The Longfellow Zoological Gardens (sometimes simply called the Longfellow Gardens) were a zoo and garden in Minneapolis's Minnehaha neighborhood in Minnesota, United States.

==History==
A Minneapolis businessman and showman named Robert "Fish" Jones first bought a property near the edge of downtown Minneapolis in 1886. He converted the 3 acre property into a zoo for the animals which he had collected since his arrival in Minneapolis in 1876. These included lions, jaguars, leopards, bears, cattle and a camel. The number of animals he kept, however, soon grew and Jones was forced to move from the property on Hennepin Avenue to an area in south Minneapolis. Then, in 1906, he opened the zoo to the public. He also built a house styled after the home of poet Henry Wadsworth Longfellow, where he lived for the rest of his life.
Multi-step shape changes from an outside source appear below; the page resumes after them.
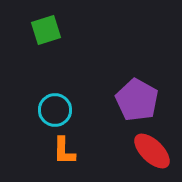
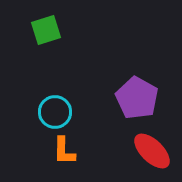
purple pentagon: moved 2 px up
cyan circle: moved 2 px down
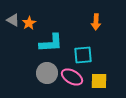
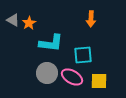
orange arrow: moved 5 px left, 3 px up
cyan L-shape: rotated 10 degrees clockwise
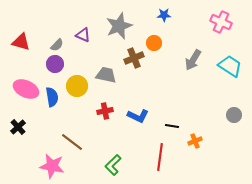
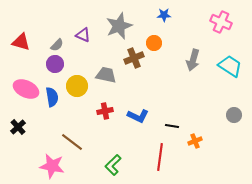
gray arrow: rotated 15 degrees counterclockwise
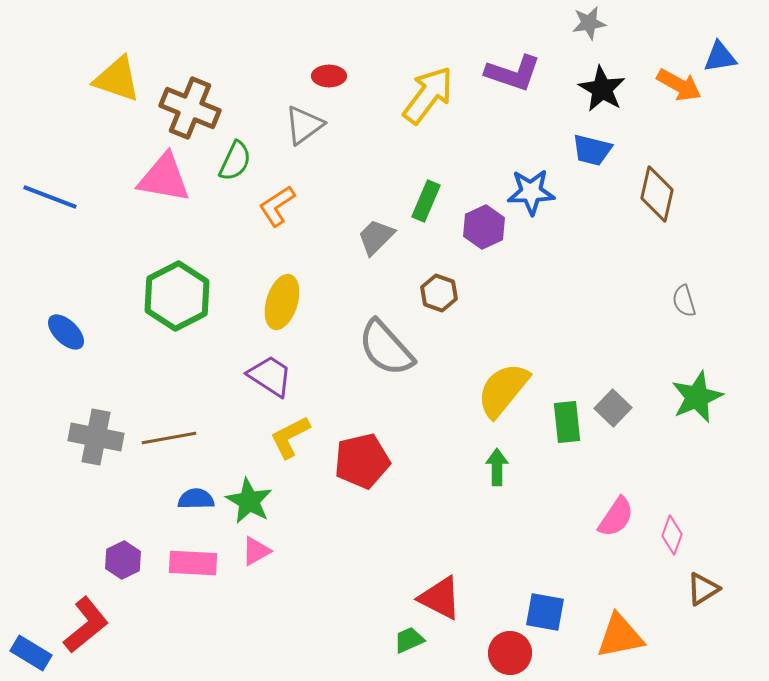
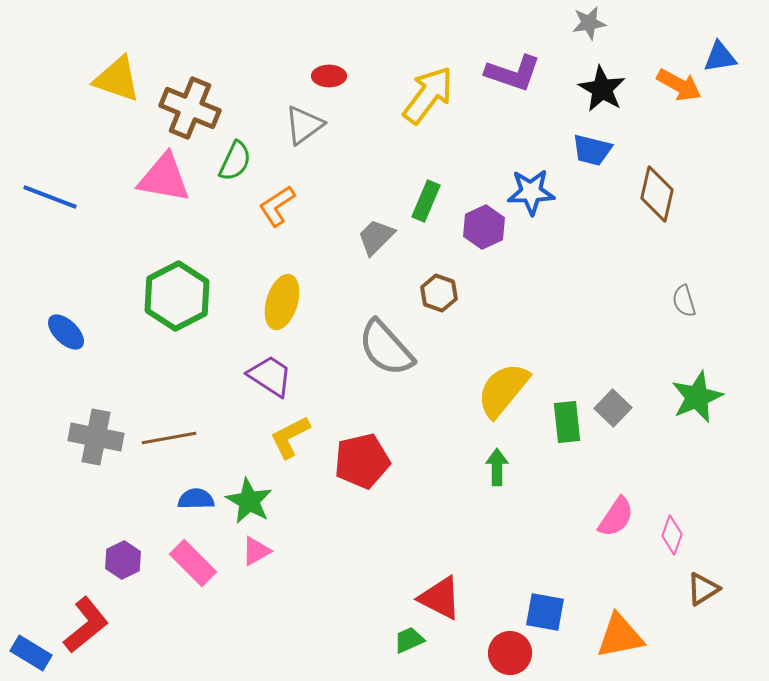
pink rectangle at (193, 563): rotated 42 degrees clockwise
In 1908, in a ceremony presided over by Minnesota Representative Frank Nye, Jones and a group of others were honored by a letter from Alice M. Longfellow, the daughter of the poet, noting her wish to some day come and visit the gardens. She never came, however.

==Collection==
The zoo was popular, and continued to grow as Jones eventually added zebras, monkeys, orangutans and a polar bear which was said to have come from Norway. Jones had a professional trainer to work with the 8 lions, but also on occasion would enter the cage with them himself. In general, his care and affection for the animals was of note. He also had a wide array of birds from the grey crowned crane to the flamingo to the storks. The zoo was also known for its seals. A man-eating tiger, personally captured by animal collector Frank Buck in Johore, was part of the collection.

==Later years==
The zoo continued to prosper, although complaints from neighbors about noise and smell were perpetual. The zoo continued to draw crowds, however, with intriguing wildlife for adults, and monkeys which were the center point of the zoo for many children.
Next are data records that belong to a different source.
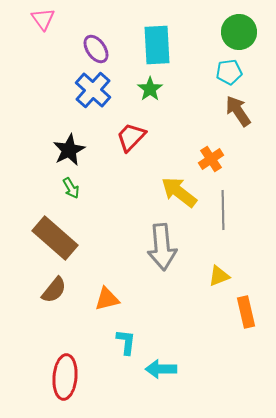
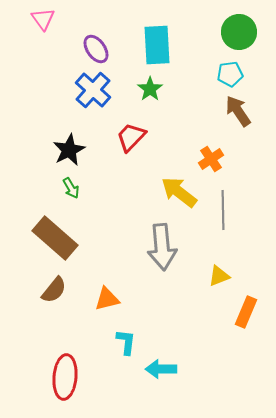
cyan pentagon: moved 1 px right, 2 px down
orange rectangle: rotated 36 degrees clockwise
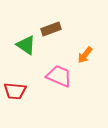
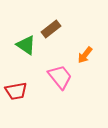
brown rectangle: rotated 18 degrees counterclockwise
pink trapezoid: moved 1 px right, 1 px down; rotated 28 degrees clockwise
red trapezoid: moved 1 px right; rotated 15 degrees counterclockwise
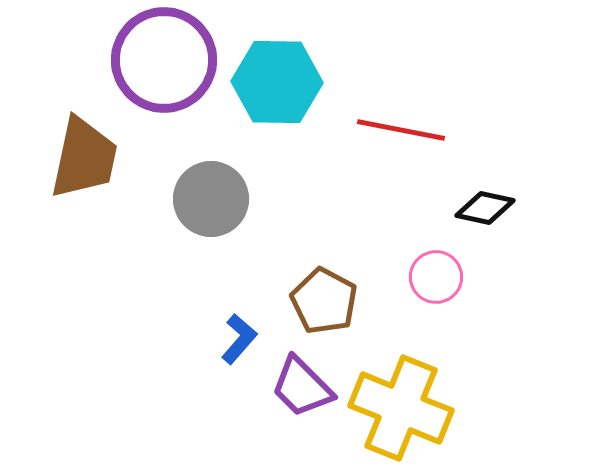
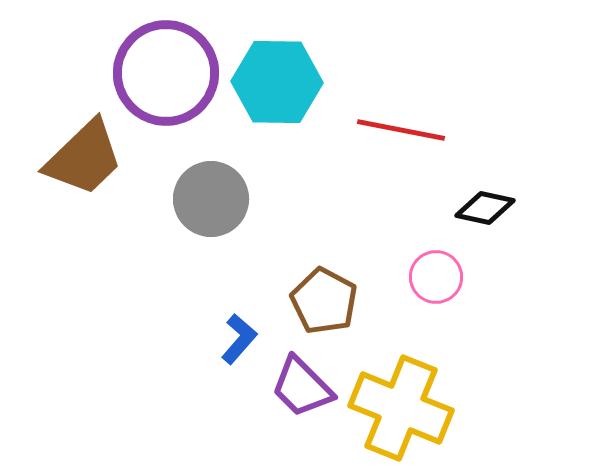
purple circle: moved 2 px right, 13 px down
brown trapezoid: rotated 34 degrees clockwise
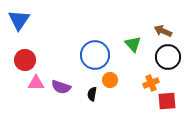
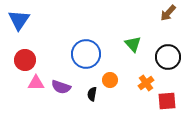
brown arrow: moved 5 px right, 18 px up; rotated 72 degrees counterclockwise
blue circle: moved 9 px left, 1 px up
orange cross: moved 5 px left; rotated 14 degrees counterclockwise
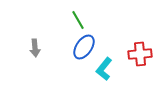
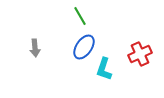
green line: moved 2 px right, 4 px up
red cross: rotated 20 degrees counterclockwise
cyan L-shape: rotated 20 degrees counterclockwise
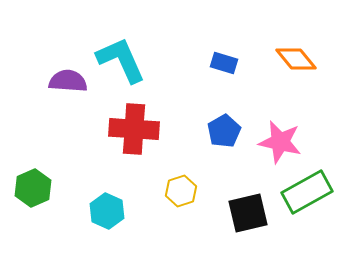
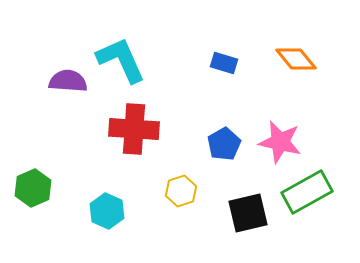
blue pentagon: moved 13 px down
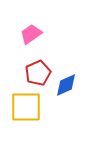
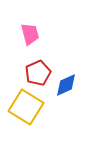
pink trapezoid: moved 1 px left; rotated 110 degrees clockwise
yellow square: rotated 32 degrees clockwise
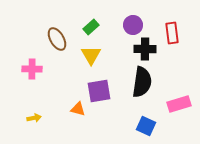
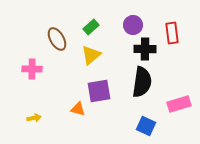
yellow triangle: rotated 20 degrees clockwise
In 1930, Jones died. His family tried to keep his zoo open, but failed and the zoo had to be closed down. Many of the animals were sold or given the Como Zoo in St. Paul and in 1934, the land where the zoo once stood was given to the Minneapolis Park and Recreation Board. It was rumored that several seals escaped the zoo over the Minnehaha Falls into the nearby creek, although this was never proven.

The land where the zoo once stood is now residential.